┌──

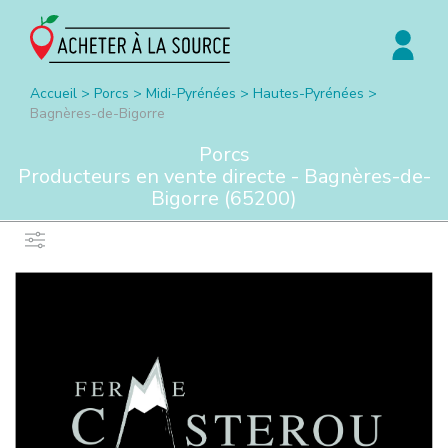
Accueil
>
Porcs
>
Midi-Pyrénées
>
Hautes-Pyrénées
>
Bagnères-de-Bigorre
Porcs
Producteurs en vente directe -
Bagnères-de-
Bigorre
(
65200
)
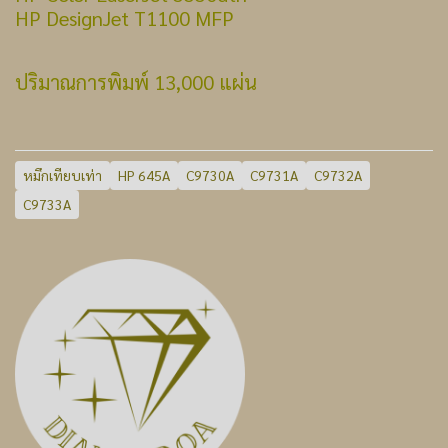
HP DesignJet T1100 MFP
ปริมาณการพิมพ์ 13,000 แผ่น
หมึกเทียบเท่า
HP 645A
C9730A
C9731A
C9732A
C9733A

└──

TO DO :: Could the entries above be returned verbatim, with no pictures included?

EXERCISE SOLUTION ::
Accueil
>
Porcs
>
Midi-Pyrénées
>
Hautes-Pyrénées
>
Bagnères-de-Bigorre
Porcs
Producteurs en vente directe -
Bagnères-de-
Bigorre
(
65200
)
HP DesignJet T1100 MFP
ปริมาณการพิมพ์ 13,000 แผ่น
หมึกเทียบเท่า
HP 645A
C9730A
C9731A
C9732A
C9733A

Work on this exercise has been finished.